You’ve had a lot of experience with data pipelines. Can you define the concept and talk about how it applies at GLYNT?

I’m a software engineer by background, and when I joined the data organization at PayPal, it was immediately clear I wasn’t one of them. It took me a long time to gain acceptance as a data person, it came only after deeply understanding that data and data systems are very different from typical software systems. In a data system, it’s ALL about the data. The software is a means to an end. In a data system, the focus needs to be on what people need from the data, how to produce that from a set of source data through various operations and, above all, ensuring that the data is actually accurate and supports the decisions of the people using it.

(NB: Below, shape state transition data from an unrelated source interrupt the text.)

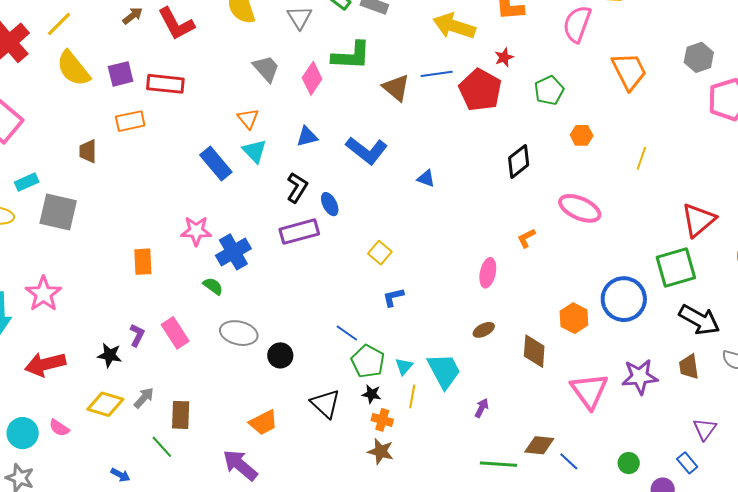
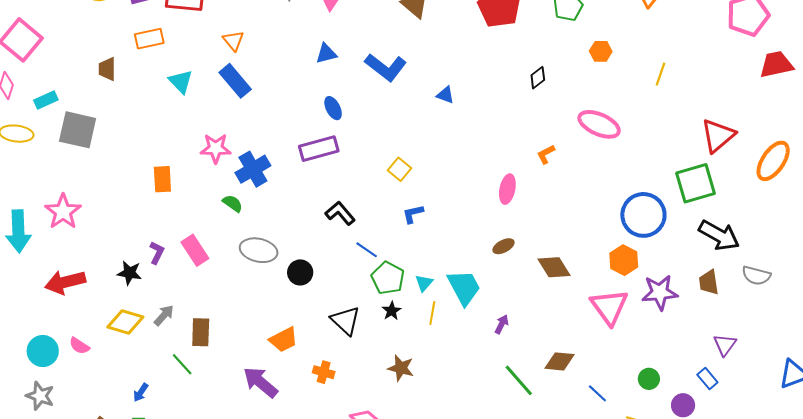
orange triangle: (248, 119) -> (233, 41), moved
cyan triangle: (255, 151) -> (181, 82), moved
black diamond: (519, 161) -> (538, 78), size x0.7
black L-shape: (297, 187) -> (340, 213), moved, turned -72
blue ellipse: (330, 204) -> (333, 108), moved
orange hexagon: (574, 318) -> (624, 260), moved
brown diamond: (534, 351) -> (554, 267), turned -36
black star: (372, 394) -> (392, 311), turned 30
orange cross: (382, 420) -> (324, 372), moved
blue line: (569, 461) -> (597, 393), moved
green line: (499, 464) -> (519, 380), turned 45
blue arrow: (120, 475) -> (141, 392), turned 96

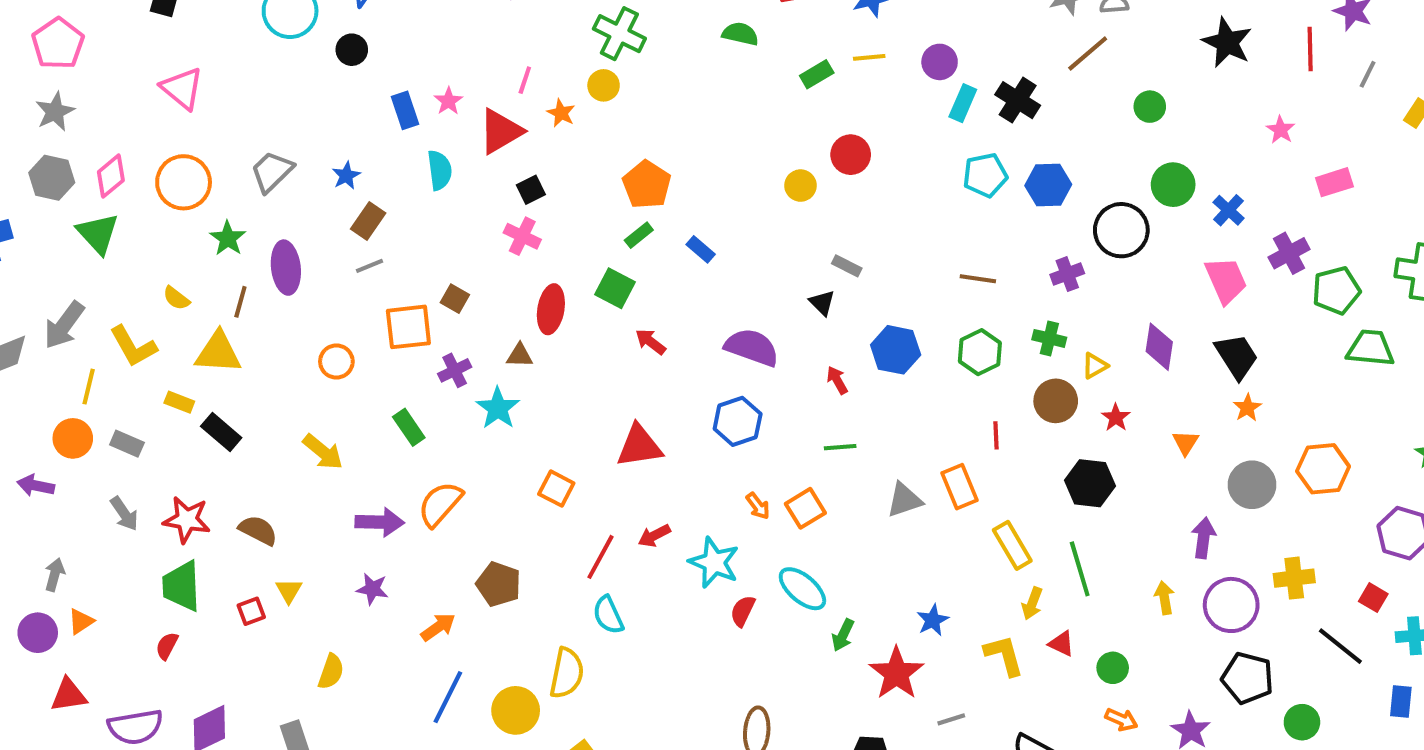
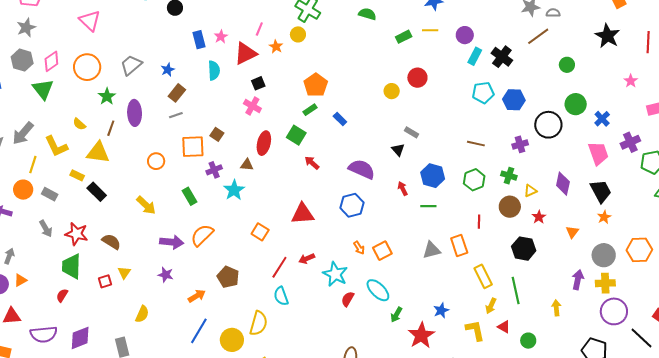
green line: (840, 447) -> (428, 206), moved
yellow cross: (1294, 578) -> (605, 283), moved
purple circle: (1231, 605) -> (614, 311), moved

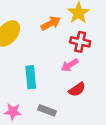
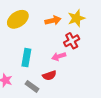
red cross: (80, 42) -> (72, 41), turned 35
red semicircle: (77, 89) -> (49, 75), moved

In its simplest form, a data system produces a useful piece of information from some source data for a decision or process. The “data pipeline” is the various technical steps and logic applied to the source data to ultimately produce the useful information to make a decision. Timeliness and usefulness (including accuracy) are the key measures of success in data pipelines. And this is what GLYNT is doing with documents. It is performing a series of automated, albeit guided, data tasks on documents (the source data) to ultimately create a body of useful information that businesses can use in their business processes. GLYNT is already doing a great job making customers more effective at getting business data from their documents, yet there are so many more data pipeline techniques and technologies and approaches we can bring to bear in this area to give our customers even more useful, accurate, and timely information from their documents in a very easy-to-use tool.

GLYNT is a self-service product, which is a game-changer in the documents-to-data market. What do you think about self-service and what makes a successful self-service product?

I’m still learning about the GLYNT customers and their needs, which is critical to me being an effective engineering leader. But a couple of rules are always in my mind.

First, we have to give customers incredibly simple tools and experiences. Every option requires training on how to use that option and invites confusion and error. How can we create the simplest system that a customer can use with minimal training on how to use it?

Second, our system must be bulletproof and streamlined so that everything just works. I’m an advisor to a small company, and they asked for my help designing a customer service team and process to handle all of the users who were contacting them. I told them to focus first on making sure no one ever needed to contact them, and then we’d talk about how to build customer service for the rare customer issue that couldn’t be avoided. They hadn’t seen it that way.

That is how I think about self-service products – the best ones are so streamlined and simple and bulletproof that they don’t require much customer service. Our customers just want useful data from their documents. Our job is to give them the easiest, most effective, and most reliable way to do that.

And finally, what makes you tick as a leader? What about that emotional connection to leadership?

Through various leadership positions I have found myself managing a breadth of teams and organizations, from software engineering to operations to security, and even some non-technical teams.

I tend to approach all of my organizations as an engineer – what is the ultimate goal of the organization, what does success look like, and how should we structure our people, processes, and our systems to achieve that goal and to best serve the customer and the company?

At work, I care deeply about a couple of things: providing really great, high-quality solutions for our customers while motivating and taking excellent care of my teams. Glad to be at GLYNT!